» **Task brief**: Print the data that follows word for word, leaving out any picture.

____ Raw data

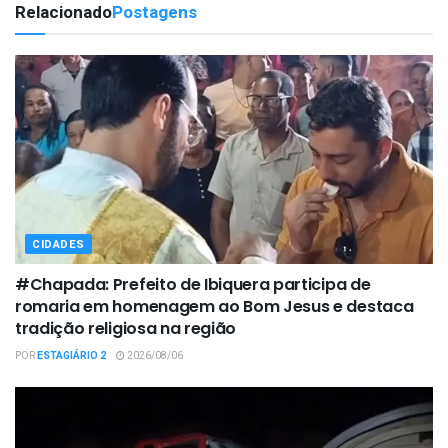
Relacionado
Postagens
CIDADES
#Chapada: Prefeito de Ibiquera participa de
romaria em homenagem ao Bom Jesus e destaca
tradição religiosa na região
POR
ESTAGIÁRIO 2
2026/08/06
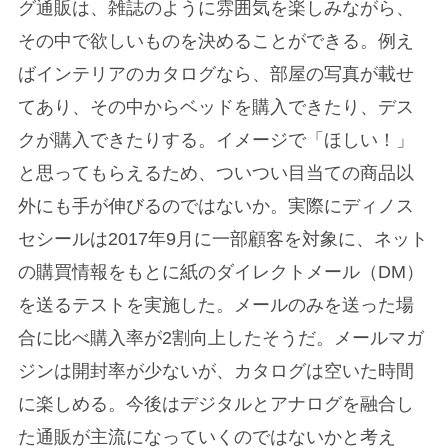
グ通販は、雑誌のように雰囲気を楽しみながら、
その中で欲しいものを決めることができる。例え
ばインテリアのカタログなら、部屋の写真が載せ
てあり、その中からベッドを購入できたり、デス
クが購入できたりする。イメージで「ほしい！」
と思ってもらえるため、ついつい目当ての商品以
外にも手が伸びるのではないか。実際にディノス
セシールは2017年9月に一部顧客を対象に、ネット
の購買情報をもとに紙のダイレクトメール（DM）
を送るテストを実施した。メールのみを送った場
合に比べ購入率が2割向上したそうだ。メールマガ
ジンは開封率が少ないが、カタログは空いた時間
に楽しめる。今後はデジタルとアナログを融合し
た通販が主流になっていくのではないかと考え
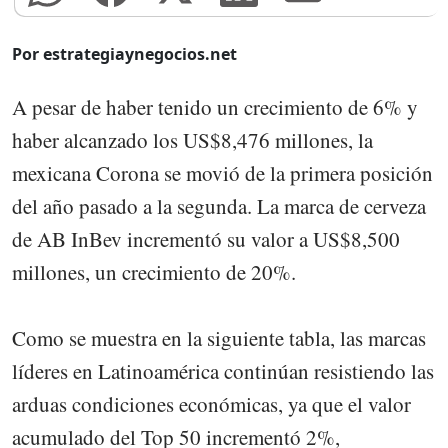
Por estrategiaynegocios.net
A pesar de haber tenido un crecimiento de 6% y
haber alcanzado los US$8,476 millones, la
mexicana Corona se movió de la primera posición
del año pasado a la segunda. La marca de cerveza
de AB InBev incrementó su valor a US$8,500
millones, un crecimiento de 20%.
Como se muestra en la siguiente tabla, las marcas
líderes en Latinoamérica continúan resistiendo las
arduas condiciones económicas, ya que el valor
acumulado del Top 50 incrementó 2%,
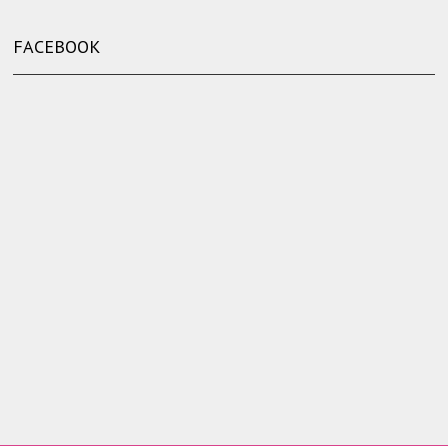
FACEBOOK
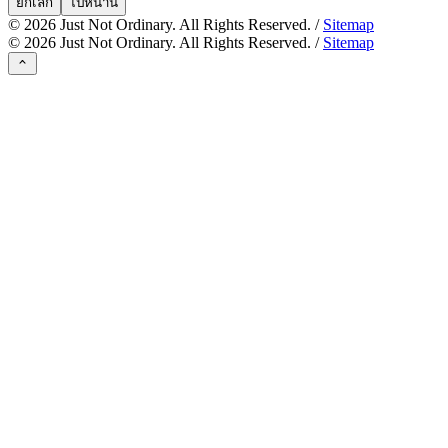
ยกเลิก
ไปหน้านี้
©
2026
Just Not Ordinary. All Rights Reserved. /
Sitemap
©
2026
Just Not Ordinary. All Rights Reserved. /
Sitemap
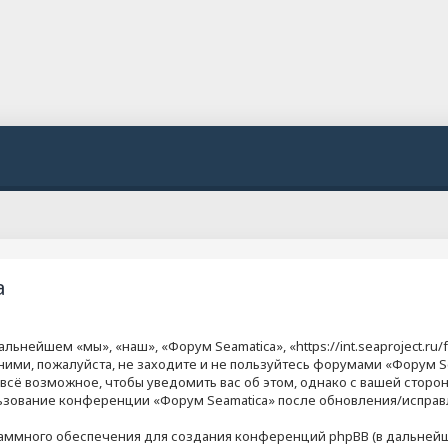
а
ьнейшем «мы», «наш», «Форум Seamatica», «https://int.seaproject.ru/
ними, пожалуйста, не заходите и не пользуйтесь форумами «Форум Se
 всё возможное, чтобы уведомить вас об этом, однако с вашей стор
ользование конференции «Форум Seamatica» после обновления/исправ
аммного обеспечения для создания конференций phpBB (в дальнейш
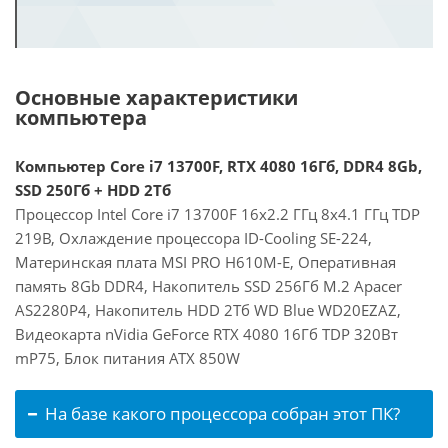
Основные характеристики
компьютера
Компьютер Core i7 13700F, RTX 4080 16Гб, DDR4 8Gb,
SSD 250Гб + HDD 2Тб
Процессор Intel Core i7 13700F 16x2.2 ГГц 8x4.1 ГГц TDP
219В, Охлаждение процессора ID-Cooling SE-224,
Материнская плата MSI PRO H610M-E, Оперативная
память 8Gb DDR4, Накопитель SSD 256Гб M.2 Apacer
AS2280P4, Накопитель HDD 2Тб WD Blue WD20EZAZ,
Видеокарта nVidia GeForce RTX 4080 16Гб TDP 320Вт
mP75, Блок питания ATX 850W
На базе какого процессора собран этот ПК?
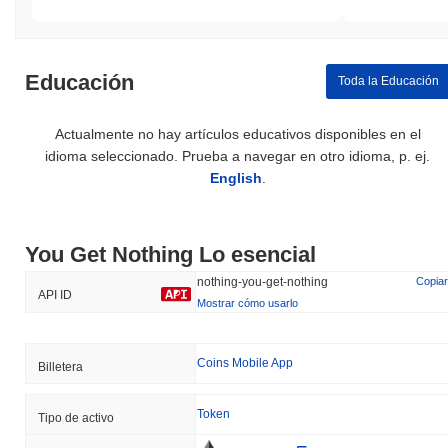
Educación
Toda la Educación
Actualmente no hay artículos educativos disponibles en el
idioma seleccionado. Prueba a navegar en otro idioma, p. ej.
English
.
You Get Nothing Lo esencial
nothing-you-get-nothing
Copiar
API ID
Mostrar cómo usarlo
Coins Mobile App
Billetera
Token
Tipo de activo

________

» **Output for this exercise**:
Relacionado
Postagens
CIDADES
#Chapada: Prefeito de Ibiquera participa de
romaria em homenagem ao Bom Jesus e destaca
tradição religiosa na região
POR
ESTAGIÁRIO 2
2026/08/06
グ通販は、雑誌のように雰囲気を楽しみながら、
その中で欲しいものを決めることができる。例え
ばインテリアのカタログなら、部屋の写真が載せ
てあり、その中からベッドを購入できたり、デス
クが購入できたりする。イメージで「ほしい！」
と思ってもらえるため、ついつい目当ての商品以
外にも手が伸びるのではないか。実際にディノス
セシールは2017年9月に一部顧客を対象に、ネット
の購買情報をもとに紙のダイレクトメール（DM）
を送るテストを実施した。メールのみを送った場
合に比べ購入率が2割向上したそうだ。メールマガ
ジンは開封率が少ないが、カタログは空いた時間
に楽しめる。今後はデジタルとアナログを融合し
た通販が主流になっていくのではないかと考え
Por estrategiaynegocios.net
A pesar de haber tenido un crecimiento de 6% y
haber alcanzado los US$8,476 millones, la
mexicana Corona se movió de la primera posición
del año pasado a la segunda. La marca de cerveza
de AB InBev incrementó su valor a US$8,500
millones, un crecimiento de 20%.
Como se muestra en la siguiente tabla, las marcas
líderes en Latinoamérica continúan resistiendo las
arduas condiciones económicas, ya que el valor
acumulado del Top 50 incrementó 2%,
FACEBOOK
ยกเลิก
ไปหน้านี้
©
2026
Just Not Ordinary. All Rights Reserved. /
Sitemap
©
2026
Just Not Ordinary. All Rights Reserved. /
Sitemap
а
ьнейшем «мы», «наш», «Форум Seamatica», «https://int.seaproject.ru/
ними, пожалуйста, не заходите и не пользуйтесь форумами «Форум Se
 всё возможное, чтобы уведомить вас об этом, однако с вашей стор
ользование конференции «Форум Seamatica» после обновления/исправ
аммного обеспечения для создания конференций phpBB (в дальнейш
Основные характеристики
компьютера
Компьютер Core i7 13700F, RTX 4080 16Гб, DDR4 8Gb,
SSD 250Гб + HDD 2Тб
Процессор Intel Core i7 13700F 16x2.2 ГГц 8x4.1 ГГц TDP
219В, Охлаждение процессора ID-Cooling SE-224,
Материнская плата MSI PRO H610M-E, Оперативная
память 8Gb DDR4, Накопитель SSD 256Гб M.2 Apacer
AS2280P4, Накопитель HDD 2Тб WD Blue WD20EZAZ,
Видеокарта nVidia GeForce RTX 4080 16Гб TDP 320Вт
mP75, Блок питания ATX 850W
На базе какого процессора собран этот ПК?
Educación
Toda la Educación
Actualmente no hay artículos educativos disponibles en el
idioma seleccionado. Prueba a navegar en otro idioma, p. ej.
English
.
You Get Nothing Lo esencial
nothing-you-get-nothing
Copiar
API ID
Mostrar cómo usarlo
Coins Mobile App
Billetera
Token
Tipo de activo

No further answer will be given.